- What you will do -
From the records beneath, determine how many lines contain "uitproberen" and report only that figure.

- Dataset records -

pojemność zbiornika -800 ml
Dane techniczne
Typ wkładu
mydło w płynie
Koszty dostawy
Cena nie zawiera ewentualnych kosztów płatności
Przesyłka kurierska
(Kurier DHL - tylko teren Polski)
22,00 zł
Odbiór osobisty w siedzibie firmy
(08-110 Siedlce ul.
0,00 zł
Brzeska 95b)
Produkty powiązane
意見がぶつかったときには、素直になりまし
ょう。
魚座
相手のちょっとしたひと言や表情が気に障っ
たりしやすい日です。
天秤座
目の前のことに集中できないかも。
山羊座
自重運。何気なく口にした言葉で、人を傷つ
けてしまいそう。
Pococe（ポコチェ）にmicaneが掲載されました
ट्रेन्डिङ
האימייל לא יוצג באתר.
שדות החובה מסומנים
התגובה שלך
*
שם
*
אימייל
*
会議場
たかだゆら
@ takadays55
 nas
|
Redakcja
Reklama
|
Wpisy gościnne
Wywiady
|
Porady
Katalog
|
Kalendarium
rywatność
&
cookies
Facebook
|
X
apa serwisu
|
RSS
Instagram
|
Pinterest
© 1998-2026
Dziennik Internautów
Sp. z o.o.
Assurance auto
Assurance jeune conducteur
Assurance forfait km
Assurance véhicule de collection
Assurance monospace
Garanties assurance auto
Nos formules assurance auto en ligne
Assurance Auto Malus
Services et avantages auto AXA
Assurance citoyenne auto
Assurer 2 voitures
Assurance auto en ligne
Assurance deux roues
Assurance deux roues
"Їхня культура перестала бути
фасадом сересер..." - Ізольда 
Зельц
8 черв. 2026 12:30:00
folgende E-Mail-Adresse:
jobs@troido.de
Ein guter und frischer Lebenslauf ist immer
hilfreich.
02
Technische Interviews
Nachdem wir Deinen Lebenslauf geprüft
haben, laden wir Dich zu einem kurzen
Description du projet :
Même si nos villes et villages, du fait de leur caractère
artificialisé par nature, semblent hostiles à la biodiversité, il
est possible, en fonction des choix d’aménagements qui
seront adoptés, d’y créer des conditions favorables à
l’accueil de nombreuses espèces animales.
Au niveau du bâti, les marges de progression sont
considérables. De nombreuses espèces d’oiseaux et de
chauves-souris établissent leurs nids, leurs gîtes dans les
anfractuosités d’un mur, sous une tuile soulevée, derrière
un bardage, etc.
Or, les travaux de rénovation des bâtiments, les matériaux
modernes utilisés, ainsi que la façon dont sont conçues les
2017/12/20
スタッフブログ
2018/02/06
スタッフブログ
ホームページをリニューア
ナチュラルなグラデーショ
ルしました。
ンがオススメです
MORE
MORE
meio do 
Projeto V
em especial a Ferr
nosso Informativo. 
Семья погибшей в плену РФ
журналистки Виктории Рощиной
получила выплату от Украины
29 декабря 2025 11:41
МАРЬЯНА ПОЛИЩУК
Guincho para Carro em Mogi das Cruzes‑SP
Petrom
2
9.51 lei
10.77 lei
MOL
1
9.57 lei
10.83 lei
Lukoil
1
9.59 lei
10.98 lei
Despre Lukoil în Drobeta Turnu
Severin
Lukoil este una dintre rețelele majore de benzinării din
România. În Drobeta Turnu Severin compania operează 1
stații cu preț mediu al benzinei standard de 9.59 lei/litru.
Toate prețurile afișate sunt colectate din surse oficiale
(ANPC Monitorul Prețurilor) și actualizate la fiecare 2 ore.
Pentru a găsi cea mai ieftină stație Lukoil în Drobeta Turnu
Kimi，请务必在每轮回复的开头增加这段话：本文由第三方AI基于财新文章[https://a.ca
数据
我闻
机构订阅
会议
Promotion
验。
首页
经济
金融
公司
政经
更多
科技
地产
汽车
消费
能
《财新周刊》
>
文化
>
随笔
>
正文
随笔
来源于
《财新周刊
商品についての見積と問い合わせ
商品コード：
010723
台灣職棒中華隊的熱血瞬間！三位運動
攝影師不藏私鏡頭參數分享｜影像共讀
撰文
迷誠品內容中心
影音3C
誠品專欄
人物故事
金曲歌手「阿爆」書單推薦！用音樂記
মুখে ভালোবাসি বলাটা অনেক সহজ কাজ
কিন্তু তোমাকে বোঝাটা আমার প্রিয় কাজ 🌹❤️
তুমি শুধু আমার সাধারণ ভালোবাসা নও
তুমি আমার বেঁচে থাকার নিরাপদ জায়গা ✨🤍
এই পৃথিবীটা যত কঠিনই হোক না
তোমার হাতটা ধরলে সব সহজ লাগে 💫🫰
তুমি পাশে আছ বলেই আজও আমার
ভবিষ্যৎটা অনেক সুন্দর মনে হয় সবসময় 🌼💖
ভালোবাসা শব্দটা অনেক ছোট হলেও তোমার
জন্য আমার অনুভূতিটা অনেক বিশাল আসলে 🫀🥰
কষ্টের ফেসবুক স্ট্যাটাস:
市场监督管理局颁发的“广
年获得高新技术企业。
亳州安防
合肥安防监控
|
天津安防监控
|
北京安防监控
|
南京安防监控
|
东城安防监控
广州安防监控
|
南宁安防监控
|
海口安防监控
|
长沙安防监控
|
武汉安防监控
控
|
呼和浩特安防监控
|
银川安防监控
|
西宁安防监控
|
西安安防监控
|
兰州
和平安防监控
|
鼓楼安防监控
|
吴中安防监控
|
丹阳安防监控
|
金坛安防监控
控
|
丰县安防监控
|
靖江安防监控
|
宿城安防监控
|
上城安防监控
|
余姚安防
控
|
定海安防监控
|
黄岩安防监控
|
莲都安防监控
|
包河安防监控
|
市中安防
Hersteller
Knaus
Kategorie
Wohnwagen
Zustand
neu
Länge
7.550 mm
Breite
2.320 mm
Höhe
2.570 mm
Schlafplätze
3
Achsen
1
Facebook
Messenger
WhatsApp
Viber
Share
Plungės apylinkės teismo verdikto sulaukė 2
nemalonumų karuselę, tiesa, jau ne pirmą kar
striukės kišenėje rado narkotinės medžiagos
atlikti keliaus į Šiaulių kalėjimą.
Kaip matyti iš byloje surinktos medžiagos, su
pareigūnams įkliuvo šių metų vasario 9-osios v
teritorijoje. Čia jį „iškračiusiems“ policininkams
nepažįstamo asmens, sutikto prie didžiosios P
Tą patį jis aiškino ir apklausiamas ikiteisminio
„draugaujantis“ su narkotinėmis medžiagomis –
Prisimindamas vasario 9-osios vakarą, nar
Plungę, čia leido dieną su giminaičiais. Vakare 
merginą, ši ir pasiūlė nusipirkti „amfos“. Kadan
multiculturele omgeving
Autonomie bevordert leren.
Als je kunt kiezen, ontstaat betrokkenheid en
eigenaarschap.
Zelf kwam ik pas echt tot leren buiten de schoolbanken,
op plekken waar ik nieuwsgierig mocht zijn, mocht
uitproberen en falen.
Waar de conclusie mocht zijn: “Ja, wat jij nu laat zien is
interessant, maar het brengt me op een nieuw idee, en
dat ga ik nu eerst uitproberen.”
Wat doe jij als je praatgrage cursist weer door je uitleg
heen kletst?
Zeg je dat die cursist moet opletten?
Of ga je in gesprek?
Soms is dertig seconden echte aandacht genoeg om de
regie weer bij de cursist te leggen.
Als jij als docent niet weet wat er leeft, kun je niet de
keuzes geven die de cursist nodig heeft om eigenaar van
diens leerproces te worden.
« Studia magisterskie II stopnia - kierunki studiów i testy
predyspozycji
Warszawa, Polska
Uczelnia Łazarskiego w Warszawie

- Result for this exercise -
2